Start of Provided data
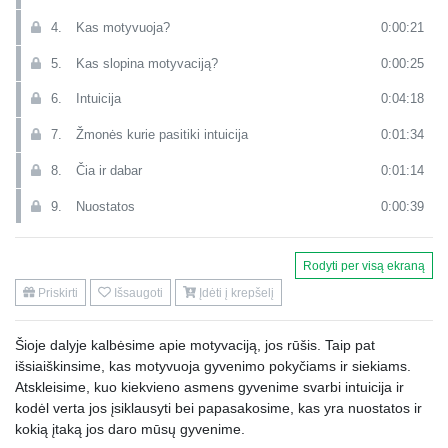
4.
Kas motyvuoja?
0:00:21
5.
Kas slopina motyvaciją?
0:00:25
6.
Intuicija
0:04:18
7.
Žmonės kurie pasitiki intuicija
0:01:34
8.
Čia ir dabar
0:01:14
9.
Nuostatos
0:00:39
10.
Kas yra nuostatos?
0:00:18
Rodyti per visą ekraną
11.
Mąstau - jaučiu - veikiu - Turiu
0:01:23
Priskirti
Išsaugoti
Įdėti į krepšelį
12.
Negatyvių nuostatų pasekmės
0:03:19
Šioje dalyje kalbėsime apie motyvaciją, jos rūšis. Taip pat
13.
Nuostatų keitimas
0:04:52
išsiaiškinsime, kas motyvuoja gyvenimo pokyčiams ir siekiams.
Atskleisime, kuo kiekvieno asmens gyvenime svarbi intuicija ir
kodėl verta jos įsiklausyti bei papasakosime, kas yra nuostatos ir
kokią įtaką jos daro mūsų gyvenime.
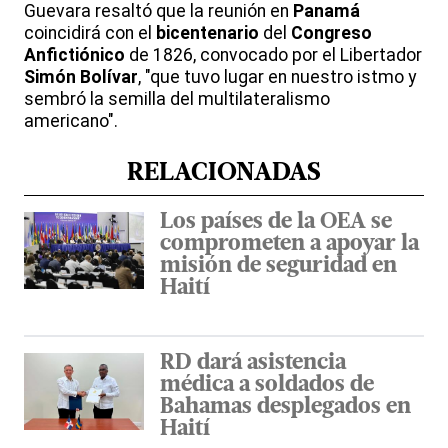
Guevara resaltó que la reunión en
Panamá
coincidirá con el
bicentenario
del
Congreso
Anfictiónico
de 1826, convocado por el Libertador
Simón Bolívar
, "que tuvo lugar en nuestro istmo y
sembró la semilla del multilateralismo
americano".
RELACIONADAS
Los países de la OEA se
comprometen a apoyar la
misión de seguridad en
Haití
RD dará asistencia
médica a soldados de
Bahamas desplegados en
Haití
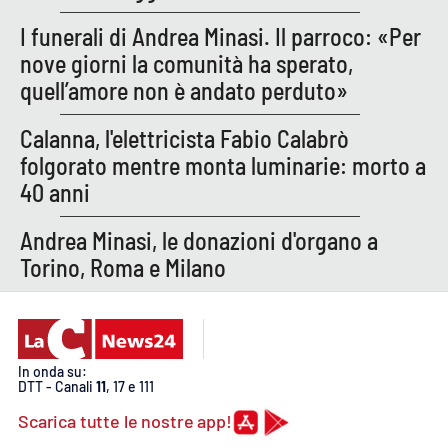
Lacplay.it
I funerali di Andrea Minasi. Il parroco: «Per
Lactv.it
nove giorni la comunità ha sperato,
quell’amore non è andato perduto»
Laconair.it
Calanna, l'elettricista Fabio Calabrò
Lacitymag.it
folgorato mentre monta luminarie: morto a
40 anni
Lacapitalenews.it
Andrea Minasi, le donazioni d'organo a
Ilreggino.it
Torino, Roma e Milano
Cosenzachannel.it
Ilvibonese.it
In onda su:
DTT - Canali
11
, 17 e 111
Catanzarochannel.it
Scarica tutte le nostre app!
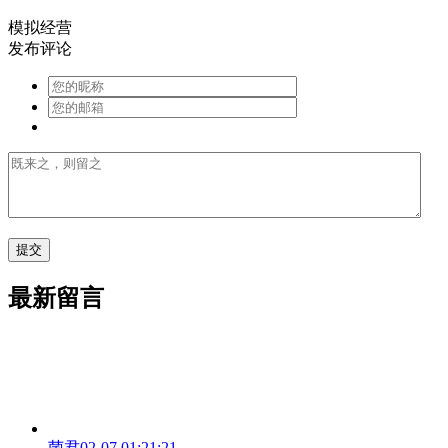
模拟经营
发布评论
最新留言
菌君
02-07 01:21:21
End of Provided data
• _Exercise description_:
Restate word for word, and only, the lines from the line that contains "Kas yra nuostatos?" through the end of the data, both included; pictures are not part of the copy.

• _Task response_:
Kas yra nuostatos?
0:00:18
Rodyti per visą ekraną
11.
Mąstau - jaučiu - veikiu - Turiu
0:01:23
Priskirti
Išsaugoti
Įdėti į krepšelį
12.
Negatyvių nuostatų pasekmės
0:03:19
Šioje dalyje kalbėsime apie motyvaciją, jos rūšis. Taip pat
13.
Nuostatų keitimas
0:04:52
išsiaiškinsime, kas motyvuoja gyvenimo pokyčiams ir siekiams.
Atskleisime, kuo kiekvieno asmens gyvenime svarbi intuicija ir
kodėl verta jos įsiklausyti bei papasakosime, kas yra nuostatos ir
kokią įtaką jos daro mūsų gyvenime.
Guevara resaltó que la reunión en
Panamá
coincidirá con el
bicentenario
del
Congreso
Anfictiónico
de 1826, convocado por el Libertador
Simón Bolívar
, "que tuvo lugar en nuestro istmo y
sembró la semilla del multilateralismo
americano".
RELACIONADAS
Los países de la OEA se
comprometen a apoyar la
misión de seguridad en
Haití
RD dará asistencia
médica a soldados de
Bahamas desplegados en
Haití
Lacplay.it
I funerali di Andrea Minasi. Il parroco: «Per
Lactv.it
nove giorni la comunità ha sperato,
quell’amore non è andato perduto»
Laconair.it
Calanna, l'elettricista Fabio Calabrò
Lacitymag.it
folgorato mentre monta luminarie: morto a
40 anni
Lacapitalenews.it
Andrea Minasi, le donazioni d'organo a
Ilreggino.it
Torino, Roma e Milano
Cosenzachannel.it
Ilvibonese.it
In onda su:
DTT - Canali
11
, 17 e 111
Catanzarochannel.it
Scarica tutte le nostre app!
模拟经营
发布评论
最新留言
菌君
02-07 01:21:21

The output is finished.